# Weinstein and Managed Funds



## Fernando Torres (3 June 2009)

At the end of Stan Weinstein's book (Profiting in Bull and Bear Markets) he flippently adds that his trading system can be applied to Managed Funds, not just stocks.  I'm interested in looking into this, but is it possible to access charts of Managed Funds where you'd be able to add indicators such as Moving Averages, volume etc?

I guess you could construct a chart using price history from the fund managers...but surely that's not the only option.


----------



## ceasar73 (5 June 2009)

Fernando Torres said:


> At the end of Stan Weinstein's book (Profiting in Bull and Bear Markets) he flippently adds that his trading system can be applied to Managed Funds, not just stocks.  I'm interested in looking into this, but is it possible to access charts of Managed Funds where you'd be able to add indicators such as Moving Averages, volume etc?
> 
> I guess you could construct a chart using price history from the fund managers...but surely that's not the only option.




Make sense..price a function of supply/demand for Managed funds.

ceasar73


----------



## kam75 (5 June 2009)

What he's saying is that his technical analysis can be applied to any chart, whether its a stock, commodity, index or fund.  Not sure where you would get the charts though.  Just curious, why would you want to analyse funds?


----------



## ceasar73 (5 June 2009)

kam75 said:


> What he's saying is that his technical analysis can be applied to any chart, whether its a stock, commodity, index or fund.  Not sure where you would get the charts though.  Just curious, why would you want to analyse funds?




Gday kam75,

Which charting software/Sim software do you use/recommend?

thanks

ceasar73


----------



## Fernando Torres (5 June 2009)

kam75 said:


> Just curious, why would you want to analyse funds?

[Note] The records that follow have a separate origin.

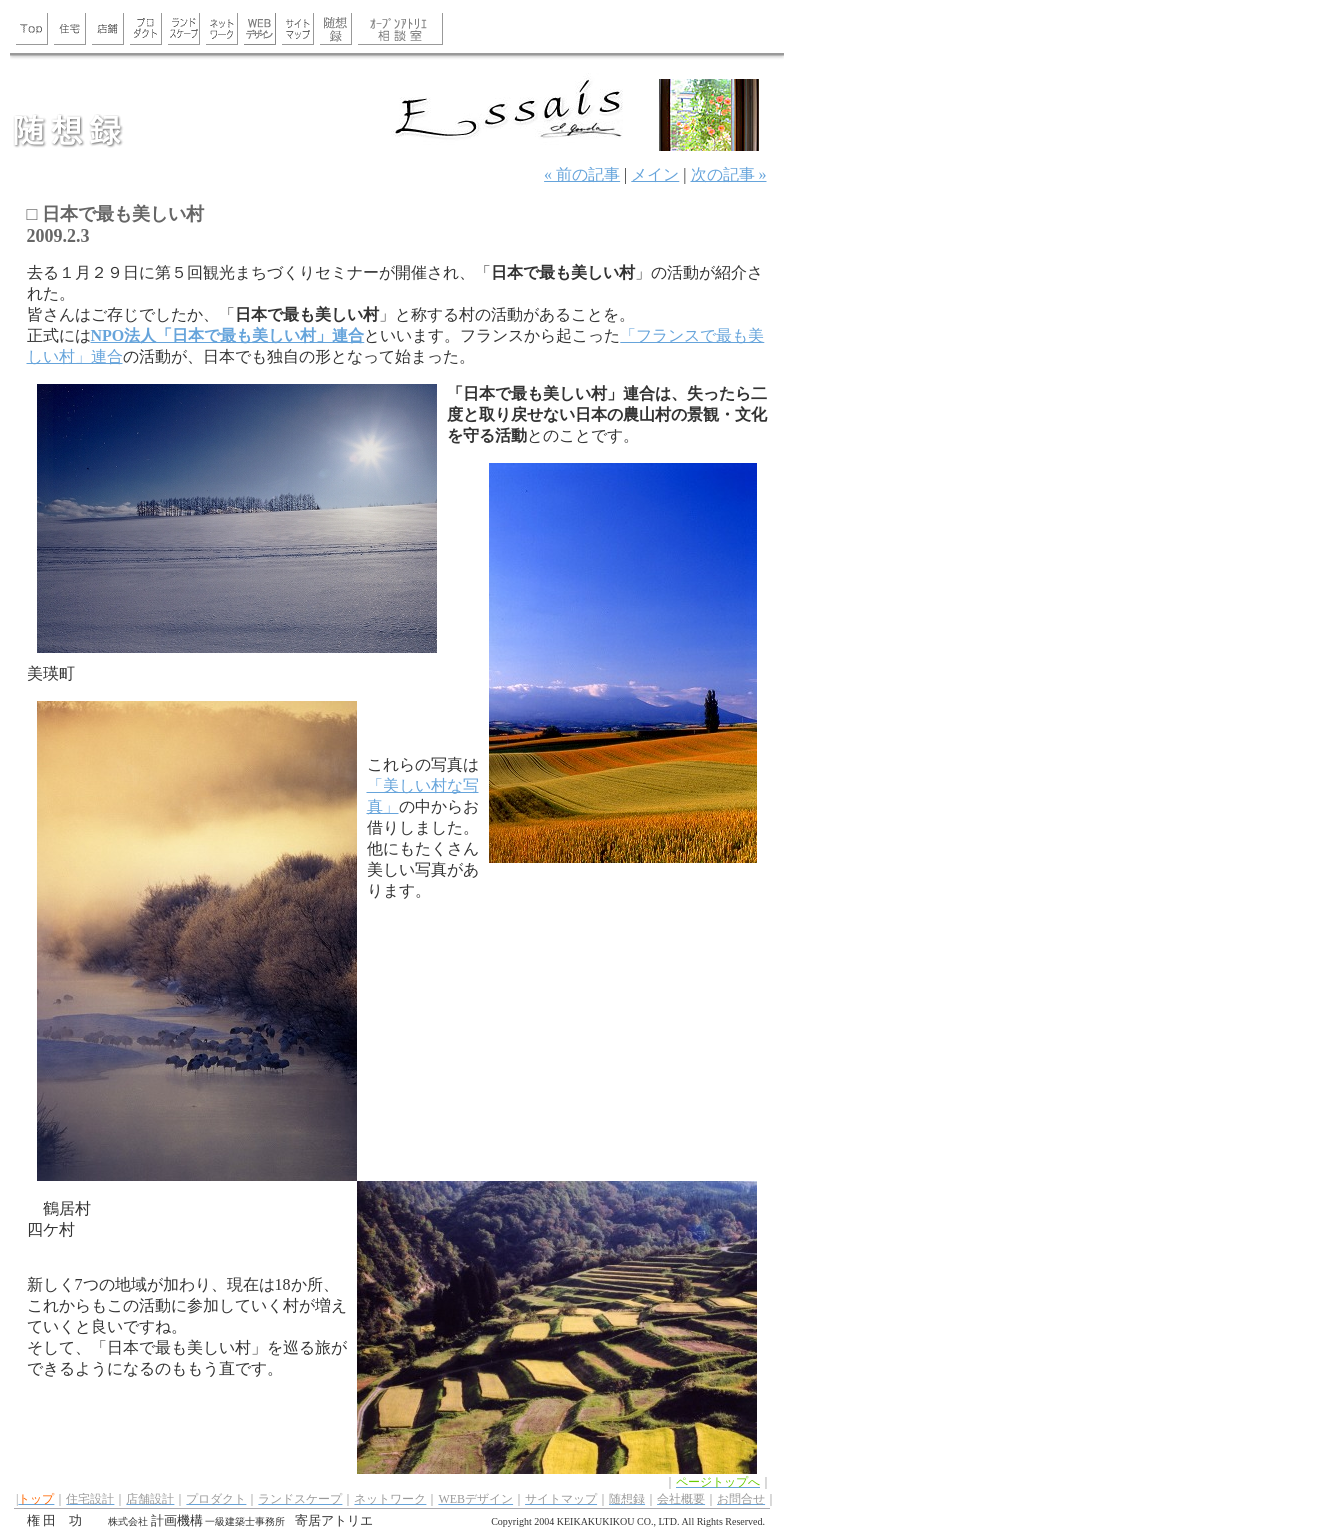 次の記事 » (729, 174)
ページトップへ (718, 1482)
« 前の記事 (582, 174)
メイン (655, 174)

Well, just about all Superannuation products allow switching between funds.  If Weinstein's methods apply to funds, then why not find switch to the funds that are in Stage 2 breakout?  Sounds good in theory, so I'm curious to look into it, but don't know where to find charts of funds where I can look for the appropriate triggers.


----------



## kam75 (5 June 2009)

Fernando Torres said:


> Well, just about all Superannuation products allow switching between funds.  If Weinstein's methods apply to funds, then why not find switch to the funds that are in Stage 2 breakout?  Sounds good in theory, so I'm curious to look into it, but don't know where to find charts of funds where I can look for the appropriate triggers.




Oh I see, I think it can be done.


----------



## kam75 (5 June 2009)

ceasar73 said:


> Gday kam75,
> 
> Which charting software/Sim software do you use/recommend?
> 
> ...




I use ProTrader 5.0.  It's a charting package that also allows you to scan the market for breakouts, patterns and more.  Been trading with it for the past 7 years.  No live data feed though but if you trade with end of day data like me, it does the job.


----------



## ceasar73 (5 June 2009)

kam75 said:


> I use ProTrader 5.0.  It's a charting package that also allows you to scan the market for breakouts, patterns and more.  Been trading with it for the past 7 years.  No live data feed though but if you trade with end of day data like me, it does the job.




How about back testing sw - does protrader do this?

cheers,


----------